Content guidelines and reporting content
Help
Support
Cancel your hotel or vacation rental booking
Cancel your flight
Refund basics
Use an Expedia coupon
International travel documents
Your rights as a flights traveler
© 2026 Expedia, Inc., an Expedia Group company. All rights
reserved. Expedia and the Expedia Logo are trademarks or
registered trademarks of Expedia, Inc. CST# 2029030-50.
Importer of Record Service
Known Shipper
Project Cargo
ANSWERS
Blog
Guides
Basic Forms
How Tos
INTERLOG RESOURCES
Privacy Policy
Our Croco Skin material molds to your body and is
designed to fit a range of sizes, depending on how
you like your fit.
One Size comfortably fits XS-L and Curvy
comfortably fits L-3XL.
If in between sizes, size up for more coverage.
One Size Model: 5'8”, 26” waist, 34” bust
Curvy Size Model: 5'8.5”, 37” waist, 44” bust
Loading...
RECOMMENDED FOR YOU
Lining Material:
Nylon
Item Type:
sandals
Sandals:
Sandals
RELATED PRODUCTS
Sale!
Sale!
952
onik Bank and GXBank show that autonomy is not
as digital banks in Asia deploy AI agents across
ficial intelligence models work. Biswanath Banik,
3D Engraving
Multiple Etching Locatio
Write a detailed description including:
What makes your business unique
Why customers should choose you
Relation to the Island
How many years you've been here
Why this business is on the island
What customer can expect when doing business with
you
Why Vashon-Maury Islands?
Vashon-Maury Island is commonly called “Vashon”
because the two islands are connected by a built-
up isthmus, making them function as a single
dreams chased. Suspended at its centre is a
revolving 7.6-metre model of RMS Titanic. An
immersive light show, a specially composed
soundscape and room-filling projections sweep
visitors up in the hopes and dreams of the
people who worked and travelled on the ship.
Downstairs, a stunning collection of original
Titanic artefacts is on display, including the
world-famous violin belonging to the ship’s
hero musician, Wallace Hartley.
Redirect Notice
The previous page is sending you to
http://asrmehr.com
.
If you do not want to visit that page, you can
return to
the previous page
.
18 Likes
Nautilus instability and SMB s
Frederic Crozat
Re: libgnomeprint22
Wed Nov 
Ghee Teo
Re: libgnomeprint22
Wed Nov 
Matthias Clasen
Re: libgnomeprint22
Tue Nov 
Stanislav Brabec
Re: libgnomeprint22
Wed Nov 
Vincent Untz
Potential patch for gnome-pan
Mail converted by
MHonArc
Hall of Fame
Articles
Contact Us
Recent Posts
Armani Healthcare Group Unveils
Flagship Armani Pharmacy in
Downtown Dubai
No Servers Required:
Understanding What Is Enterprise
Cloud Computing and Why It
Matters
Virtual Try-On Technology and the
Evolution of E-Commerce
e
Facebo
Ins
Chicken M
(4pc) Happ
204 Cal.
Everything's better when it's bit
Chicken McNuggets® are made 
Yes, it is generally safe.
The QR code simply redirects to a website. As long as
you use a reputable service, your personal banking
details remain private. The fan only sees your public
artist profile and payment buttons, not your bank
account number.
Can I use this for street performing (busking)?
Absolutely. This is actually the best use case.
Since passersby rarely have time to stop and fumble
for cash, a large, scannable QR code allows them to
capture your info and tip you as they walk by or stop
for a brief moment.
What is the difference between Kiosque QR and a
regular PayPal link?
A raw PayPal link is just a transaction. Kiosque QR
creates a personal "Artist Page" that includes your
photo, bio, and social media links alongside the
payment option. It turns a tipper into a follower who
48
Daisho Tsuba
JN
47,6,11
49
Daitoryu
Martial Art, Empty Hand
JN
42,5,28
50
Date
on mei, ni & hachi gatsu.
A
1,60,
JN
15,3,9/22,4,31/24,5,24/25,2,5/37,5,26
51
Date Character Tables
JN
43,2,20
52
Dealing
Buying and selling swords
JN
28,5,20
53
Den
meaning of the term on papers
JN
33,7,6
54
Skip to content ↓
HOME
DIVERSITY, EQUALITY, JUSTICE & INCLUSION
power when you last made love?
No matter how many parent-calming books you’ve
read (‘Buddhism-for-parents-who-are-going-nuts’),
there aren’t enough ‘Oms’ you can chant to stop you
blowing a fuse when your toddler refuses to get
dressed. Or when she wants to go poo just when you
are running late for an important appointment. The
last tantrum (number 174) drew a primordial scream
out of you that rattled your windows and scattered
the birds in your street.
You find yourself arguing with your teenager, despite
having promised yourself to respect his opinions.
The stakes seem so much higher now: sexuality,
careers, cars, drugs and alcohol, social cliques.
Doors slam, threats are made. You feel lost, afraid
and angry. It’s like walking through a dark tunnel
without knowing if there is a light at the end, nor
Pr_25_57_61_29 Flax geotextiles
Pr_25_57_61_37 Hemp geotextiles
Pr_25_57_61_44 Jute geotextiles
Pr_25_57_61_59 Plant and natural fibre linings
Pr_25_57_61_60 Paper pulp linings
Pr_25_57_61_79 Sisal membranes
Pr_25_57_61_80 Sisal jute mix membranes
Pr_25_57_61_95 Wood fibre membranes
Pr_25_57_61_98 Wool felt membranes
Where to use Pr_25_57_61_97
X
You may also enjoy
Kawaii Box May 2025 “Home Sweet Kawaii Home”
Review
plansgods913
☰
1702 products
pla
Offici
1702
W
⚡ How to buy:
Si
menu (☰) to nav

--------------------

**REQUIREMENT**
Search the lines above for the string "What" and copy each line that has it.

**RESPONSE TO THE TASK**
What makes your business unique
What customer can expect when doing business with
Understanding What Is Enterprise
What is the difference between Kiosque QR and a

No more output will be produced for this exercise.